Following model fitting for a fixed gene through an accelerated EM algorithm, **Dino** produces normalized expression values by resampling from the posterior distribution of the latent expression parameters, \(\lambda_{gj}\). It can be shown that the distribution on the \(\lambda_{j}\) (dropping the gene-specific subscript \(g\) as calculations are repreated across genes) is a mixture of Gammas, specifically:
\[\mathbb{P}(\lambda_{j}|y_{j},\delta_j)=\sum_{K}\tau_{kj}f^{G}\left(\frac{\mu_{k}}{\theta}+\gamma y_{j},\frac{1}{\frac{1}{\theta}+\gamma\delta_j}\right)\]

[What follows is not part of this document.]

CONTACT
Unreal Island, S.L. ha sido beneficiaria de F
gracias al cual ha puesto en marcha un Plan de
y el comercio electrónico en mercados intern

where \(\tau_{kj}\) denotes the conditional probability that \(\lambda_{gj}\) was sampled from mixture component \(k\) and \(\gamma\) is a global concentration parameter. The \(\tau_{kj}\) are estimated as part of the implementation of the EM algorithm in **Dino**. The adjustment from the concentration parameter can be seen as a bias in the normalized values towards a scale-factor version of normalization, since, in the limit of \(\gamma\), the normalized expression for cell \(j\) converges to \(y_j/\delta_j\). Default values of \(\gamma=15\) have proven successful.

Approximating the flexibility of a non-parametric method, **Dino** uses a large number of mixture components, \(K\), in order to capture the full heterogeneity of expression that may exist for a given gene. The gene-specific number of components is estimated as the square root of the number of strictly positive UMI counts for a given gene. By default, \(K\) is limited to be no larger than 100. In simulation, large values of \(K\) are shown to successfully reconstruct both unimodal and multimodal underlying distributions. For example, when UMI counts are estimated under a single negative binomial distribution, the **Dino** fitted prior distribution (black, right panel) which is used to sample normalized expression closely matches the theoretical sampling distribution (red, right panel). Likewise, the fitted means (\(\mu_k\) in the model, gray lines, left panel) span the range of the simulated data (heat map of counts, left panel), but concentrate around the theoretical mean of the sampling distribution (red, left panel).